The Hearse House and Caretaker’s Museum contains a circa 1900 hearse used by W.D. Diuguid, the nation’s second-oldest undertaking concern, which “buried 90 percent of Lynchburg until about 1920,” says Ted Delaney, the cemetery’s curator and archivist. Delaney, on staff for almost nine years, began as a volunteer while in high school. He studied anthropology at the University of Virginia under James Deetz, whose expertise was cemeteries and gravestones. “He treated them as artifacts and material culture,” says Delaney, “and I was very interested in what he had done.” Delaney’s early work at the cemetery included cataloging the tombstones.
The newest museum is the Chapel and Columbarium, built in the style of two old chapels of Central Virginia. It honors religious leaders buried in the cemetery. The proclamation establishing the cemetery allowed for a place of public worship on the grounds. “That wasn’t built until 2006,” Christian says, “and it was the project the SMA undertook for the cemetery’s bicentennial.” The nondenominational chapel, which includes a columbarium with 288 double niches for cremated remains and 12 crypts for burials, represents one of three ways one may now rest finally in the cemetery. The other two ways are in the Scatter Garden, where ashes may be broadcast (there’s also a scatter garden for pets), and the potter’s field. The Chapel is often the site of happy occasions too—namely, weddings. “But no Goth,” Fields says with a smile.
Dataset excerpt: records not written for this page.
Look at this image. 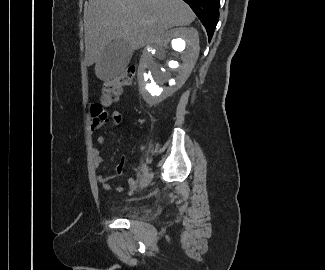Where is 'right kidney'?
Segmentation results:
<instances>
[{
    "label": "right kidney",
    "instance_id": "right-kidney-1",
    "mask_svg": "<svg viewBox=\"0 0 325 270\" xmlns=\"http://www.w3.org/2000/svg\"><path fill=\"white\" fill-rule=\"evenodd\" d=\"M199 50V36L194 28L171 29L156 43L148 45L137 74L139 90L146 103L155 105L177 91L191 74Z\"/></svg>",
    "mask_w": 325,
    "mask_h": 270
}]
</instances>
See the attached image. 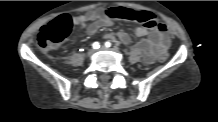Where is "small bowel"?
<instances>
[{
  "label": "small bowel",
  "mask_w": 218,
  "mask_h": 122,
  "mask_svg": "<svg viewBox=\"0 0 218 122\" xmlns=\"http://www.w3.org/2000/svg\"><path fill=\"white\" fill-rule=\"evenodd\" d=\"M107 10L95 9L74 16L72 18V23L77 28L86 27L87 33L89 35H94L102 27L112 25L113 18L107 14ZM135 34L138 37H141V39L134 45V49L142 53L143 60L147 64L156 62V55L164 54L171 44L170 35L164 25L161 28L138 26L135 28ZM105 37L110 40L120 41L126 45L131 44L132 42L129 34L124 31H120L116 34L108 33Z\"/></svg>",
  "instance_id": "1"
}]
</instances>
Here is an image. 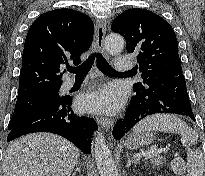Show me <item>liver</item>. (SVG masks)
<instances>
[{"mask_svg":"<svg viewBox=\"0 0 205 176\" xmlns=\"http://www.w3.org/2000/svg\"><path fill=\"white\" fill-rule=\"evenodd\" d=\"M79 149L68 140L51 133H31L6 150L3 176H70Z\"/></svg>","mask_w":205,"mask_h":176,"instance_id":"6515ba94","label":"liver"}]
</instances>
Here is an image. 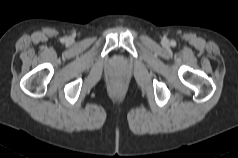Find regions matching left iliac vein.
Returning <instances> with one entry per match:
<instances>
[{"label": "left iliac vein", "mask_w": 238, "mask_h": 158, "mask_svg": "<svg viewBox=\"0 0 238 158\" xmlns=\"http://www.w3.org/2000/svg\"><path fill=\"white\" fill-rule=\"evenodd\" d=\"M165 44H168V42H167V41H165Z\"/></svg>", "instance_id": "left-iliac-vein-1"}]
</instances>
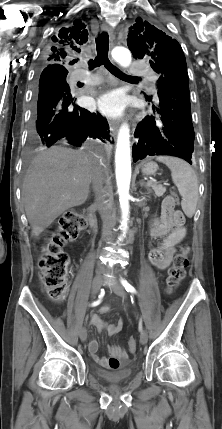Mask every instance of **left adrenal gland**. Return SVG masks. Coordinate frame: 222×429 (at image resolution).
<instances>
[{"label": "left adrenal gland", "mask_w": 222, "mask_h": 429, "mask_svg": "<svg viewBox=\"0 0 222 429\" xmlns=\"http://www.w3.org/2000/svg\"><path fill=\"white\" fill-rule=\"evenodd\" d=\"M139 184H140V186H141V187H145V188L147 189L148 193L150 192V189H149V187L146 185V183H145V181H144V180H140V181H139Z\"/></svg>", "instance_id": "left-adrenal-gland-1"}]
</instances>
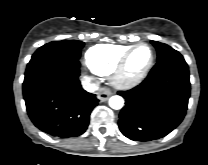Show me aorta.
Listing matches in <instances>:
<instances>
[{
    "mask_svg": "<svg viewBox=\"0 0 208 165\" xmlns=\"http://www.w3.org/2000/svg\"><path fill=\"white\" fill-rule=\"evenodd\" d=\"M124 100L121 96L114 95L109 99V106L112 109L119 110L123 107Z\"/></svg>",
    "mask_w": 208,
    "mask_h": 165,
    "instance_id": "obj_1",
    "label": "aorta"
}]
</instances>
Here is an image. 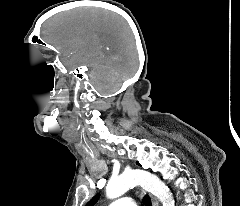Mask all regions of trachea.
I'll return each instance as SVG.
<instances>
[{
  "mask_svg": "<svg viewBox=\"0 0 240 206\" xmlns=\"http://www.w3.org/2000/svg\"><path fill=\"white\" fill-rule=\"evenodd\" d=\"M143 203H144L145 206H151V201H150L148 196L145 195L143 197Z\"/></svg>",
  "mask_w": 240,
  "mask_h": 206,
  "instance_id": "3493384b",
  "label": "trachea"
}]
</instances>
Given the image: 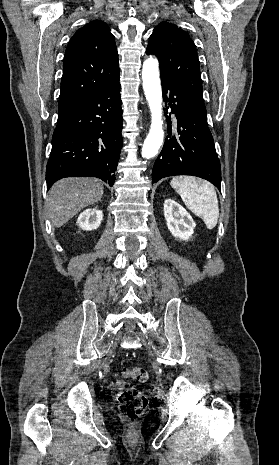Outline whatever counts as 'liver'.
I'll return each instance as SVG.
<instances>
[{
	"instance_id": "1",
	"label": "liver",
	"mask_w": 279,
	"mask_h": 465,
	"mask_svg": "<svg viewBox=\"0 0 279 465\" xmlns=\"http://www.w3.org/2000/svg\"><path fill=\"white\" fill-rule=\"evenodd\" d=\"M103 193V184L96 178L70 177L57 181L46 200L53 226H63L82 209L100 201Z\"/></svg>"
}]
</instances>
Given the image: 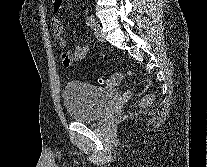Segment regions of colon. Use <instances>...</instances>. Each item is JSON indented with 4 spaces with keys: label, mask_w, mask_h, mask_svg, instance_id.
<instances>
[{
    "label": "colon",
    "mask_w": 207,
    "mask_h": 167,
    "mask_svg": "<svg viewBox=\"0 0 207 167\" xmlns=\"http://www.w3.org/2000/svg\"><path fill=\"white\" fill-rule=\"evenodd\" d=\"M122 81V75L120 73H117L111 77L108 78H101L100 83L107 86H116ZM154 101V96L152 94L145 95L142 97L140 101V106L147 107L152 104Z\"/></svg>",
    "instance_id": "5ec220e1"
}]
</instances>
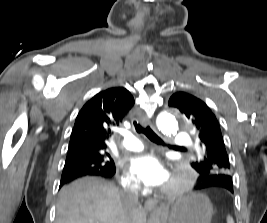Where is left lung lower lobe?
<instances>
[{
    "label": "left lung lower lobe",
    "mask_w": 267,
    "mask_h": 223,
    "mask_svg": "<svg viewBox=\"0 0 267 223\" xmlns=\"http://www.w3.org/2000/svg\"><path fill=\"white\" fill-rule=\"evenodd\" d=\"M196 178H201V181L195 186L197 192L232 195L234 183L230 173H196Z\"/></svg>",
    "instance_id": "1"
}]
</instances>
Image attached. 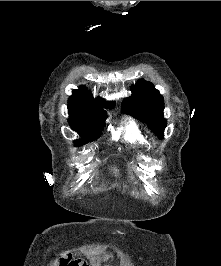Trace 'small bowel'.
Returning <instances> with one entry per match:
<instances>
[{"label":"small bowel","mask_w":221,"mask_h":266,"mask_svg":"<svg viewBox=\"0 0 221 266\" xmlns=\"http://www.w3.org/2000/svg\"><path fill=\"white\" fill-rule=\"evenodd\" d=\"M54 256H58V253H54ZM61 257H66L60 261V266H89L86 262L81 261V258L75 257V252H61Z\"/></svg>","instance_id":"c3829d8e"}]
</instances>
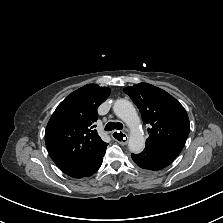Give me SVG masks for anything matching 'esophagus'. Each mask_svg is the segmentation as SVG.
Returning a JSON list of instances; mask_svg holds the SVG:
<instances>
[{
	"label": "esophagus",
	"mask_w": 223,
	"mask_h": 223,
	"mask_svg": "<svg viewBox=\"0 0 223 223\" xmlns=\"http://www.w3.org/2000/svg\"><path fill=\"white\" fill-rule=\"evenodd\" d=\"M112 138L122 145H126L128 142V134L126 132L113 131L111 133Z\"/></svg>",
	"instance_id": "esophagus-1"
}]
</instances>
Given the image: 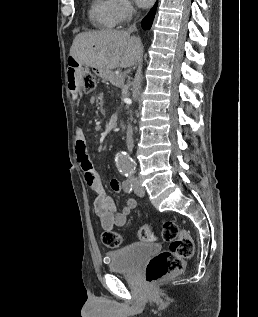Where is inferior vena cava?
<instances>
[{
	"label": "inferior vena cava",
	"mask_w": 258,
	"mask_h": 317,
	"mask_svg": "<svg viewBox=\"0 0 258 317\" xmlns=\"http://www.w3.org/2000/svg\"><path fill=\"white\" fill-rule=\"evenodd\" d=\"M134 30H137L136 24H131L130 28H128V32H134ZM126 142H127L128 150H130V152H132V148L134 146L133 128H132L131 124H129V122H128V126H127ZM130 175L132 178L134 177L132 173Z\"/></svg>",
	"instance_id": "1"
}]
</instances>
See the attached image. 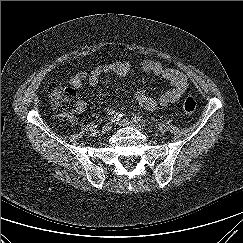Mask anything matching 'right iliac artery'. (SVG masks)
I'll return each mask as SVG.
<instances>
[{
	"mask_svg": "<svg viewBox=\"0 0 243 243\" xmlns=\"http://www.w3.org/2000/svg\"><path fill=\"white\" fill-rule=\"evenodd\" d=\"M122 117H123V114L117 112L114 116H112L109 123L113 124L115 122H118L119 120H121Z\"/></svg>",
	"mask_w": 243,
	"mask_h": 243,
	"instance_id": "82829eb1",
	"label": "right iliac artery"
}]
</instances>
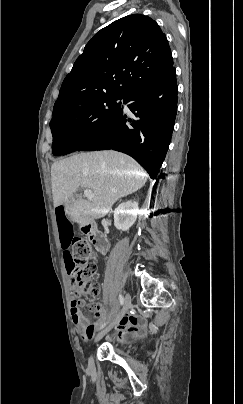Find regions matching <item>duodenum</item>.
Masks as SVG:
<instances>
[{
	"mask_svg": "<svg viewBox=\"0 0 243 404\" xmlns=\"http://www.w3.org/2000/svg\"><path fill=\"white\" fill-rule=\"evenodd\" d=\"M83 231L90 238L91 242H93L96 249L101 254H105L108 247V242L105 235L101 231H99L93 223H88L87 225H85L83 227Z\"/></svg>",
	"mask_w": 243,
	"mask_h": 404,
	"instance_id": "duodenum-1",
	"label": "duodenum"
}]
</instances>
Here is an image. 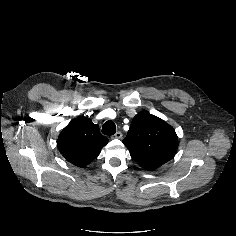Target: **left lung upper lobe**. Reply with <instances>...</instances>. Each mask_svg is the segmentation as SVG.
<instances>
[{
	"label": "left lung upper lobe",
	"mask_w": 236,
	"mask_h": 236,
	"mask_svg": "<svg viewBox=\"0 0 236 236\" xmlns=\"http://www.w3.org/2000/svg\"><path fill=\"white\" fill-rule=\"evenodd\" d=\"M123 144L141 167L151 171L174 157L178 138L169 124L143 110L133 118Z\"/></svg>",
	"instance_id": "left-lung-upper-lobe-1"
}]
</instances>
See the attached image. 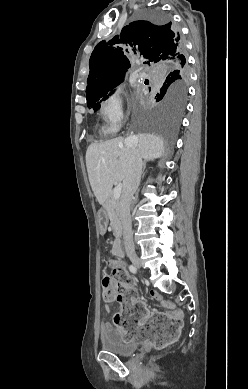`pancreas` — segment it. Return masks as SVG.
Listing matches in <instances>:
<instances>
[{
	"label": "pancreas",
	"instance_id": "pancreas-1",
	"mask_svg": "<svg viewBox=\"0 0 248 389\" xmlns=\"http://www.w3.org/2000/svg\"><path fill=\"white\" fill-rule=\"evenodd\" d=\"M104 214L107 220H110L114 227V234L117 239L122 234V225L119 214V199L113 197V192L110 193L109 197L103 205Z\"/></svg>",
	"mask_w": 248,
	"mask_h": 389
}]
</instances>
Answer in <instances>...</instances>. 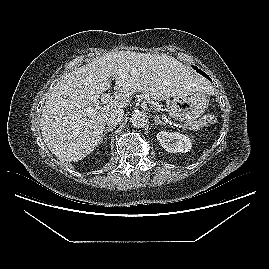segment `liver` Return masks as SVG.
<instances>
[{
	"label": "liver",
	"mask_w": 269,
	"mask_h": 269,
	"mask_svg": "<svg viewBox=\"0 0 269 269\" xmlns=\"http://www.w3.org/2000/svg\"><path fill=\"white\" fill-rule=\"evenodd\" d=\"M111 80L118 92L101 105L100 96L110 88ZM193 90L207 94L208 87L203 78L172 56L109 53L58 82L42 110L41 134L57 159L80 161L100 144L107 113L126 108L134 93L161 101Z\"/></svg>",
	"instance_id": "liver-1"
}]
</instances>
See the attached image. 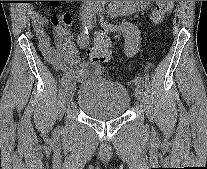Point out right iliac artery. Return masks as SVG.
I'll list each match as a JSON object with an SVG mask.
<instances>
[{
	"label": "right iliac artery",
	"mask_w": 207,
	"mask_h": 169,
	"mask_svg": "<svg viewBox=\"0 0 207 169\" xmlns=\"http://www.w3.org/2000/svg\"><path fill=\"white\" fill-rule=\"evenodd\" d=\"M100 10V6L98 5H93L87 16L85 19V26L82 30V32L80 33V35L78 36V43L84 48L87 46L88 42H89V33H90V29L92 26V21L93 18H95V15L98 13V11ZM72 79V77L68 74H64V76L62 77L61 83L62 84H67L68 82H70V80Z\"/></svg>",
	"instance_id": "82829eb1"
}]
</instances>
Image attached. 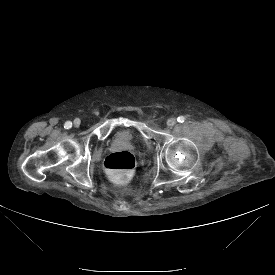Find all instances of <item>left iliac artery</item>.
<instances>
[{
  "instance_id": "44dca946",
  "label": "left iliac artery",
  "mask_w": 275,
  "mask_h": 275,
  "mask_svg": "<svg viewBox=\"0 0 275 275\" xmlns=\"http://www.w3.org/2000/svg\"><path fill=\"white\" fill-rule=\"evenodd\" d=\"M177 121L180 122V123H182V122L185 121V117H184V116H179V117L177 118Z\"/></svg>"
}]
</instances>
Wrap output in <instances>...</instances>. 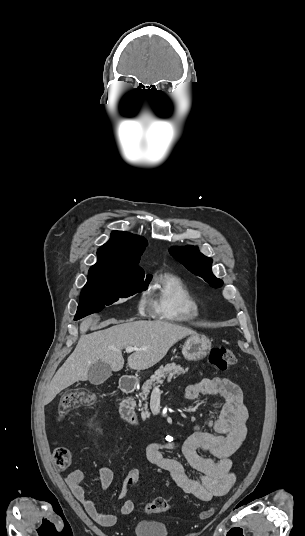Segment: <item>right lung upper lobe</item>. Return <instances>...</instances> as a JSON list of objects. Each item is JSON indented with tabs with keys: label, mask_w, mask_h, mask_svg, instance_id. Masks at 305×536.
Wrapping results in <instances>:
<instances>
[{
	"label": "right lung upper lobe",
	"mask_w": 305,
	"mask_h": 536,
	"mask_svg": "<svg viewBox=\"0 0 305 536\" xmlns=\"http://www.w3.org/2000/svg\"><path fill=\"white\" fill-rule=\"evenodd\" d=\"M147 241L137 235L113 231L110 240L97 251L98 261L89 270V279H141L144 270L138 266Z\"/></svg>",
	"instance_id": "1"
}]
</instances>
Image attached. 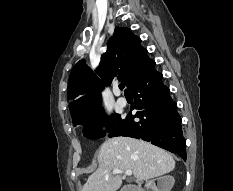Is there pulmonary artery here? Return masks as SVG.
Segmentation results:
<instances>
[{
  "label": "pulmonary artery",
  "instance_id": "1",
  "mask_svg": "<svg viewBox=\"0 0 233 191\" xmlns=\"http://www.w3.org/2000/svg\"><path fill=\"white\" fill-rule=\"evenodd\" d=\"M116 95H117V103H118V105L119 106H121V107H125L126 105H127V100H126V98L125 97H123V96H121V93H120V91L117 89L116 90Z\"/></svg>",
  "mask_w": 233,
  "mask_h": 191
}]
</instances>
Until recently, official burial records at the cemetery were scarce. But about four years ago, says Delaney, the Diuguid funeral home turned over to the cemetery a trove of old burial books that had been kept in the company’s vault. “They gave them to us on permanent loan,” says the curator. The books are filled with beautiful old script, inked on heavy rag paper. “They go back to 1820, and it’s a complete archive of their business after that.” Records are especially detailed for the Civil War dead, possibly because they came from 14 states. Lynchburg was the second-largest medical outpost in the South during the war. “What’s great is, the records show exactly where the soldiers are [buried],” Delaney says, with coordinates that can be correlated with the cemetery’s master map. The records also make note of the hospitals in which soldiers died—and the dimensions of coffins.
This fall the Diuguid records will be made available to the public with the unveiling of a searchable Web page at GraveGarden.org/diuguid. “For genealogists, this is a gold mine,” says Delaney. “A lot of times, this is the only record we have that someone died, because Virginia didn’t keep death certificates between 1896 and 1912.”
Given all the history of the Old City Cemetery, it’s not surprising that Jane White decided after her retirement to write a book about the place. As she says, “Visitors come to Old City Cemetery to learn the stories, not to see fine monuments.” Coming out in September, the book is titled Once Upon a Time … A Cemetery Story (Blackwell Press, Lynchburg). It will have 20 chapters, each “a short story of how the cemetery came to be,” White says—along with lots of photography.
Turning the cemetery into a focal point for Lynchburg past and present has been “a long journey,” acknowledges Christian—but well worth the effort. The cemetery is now a major cultural and historic asset, with no shortage of mystique.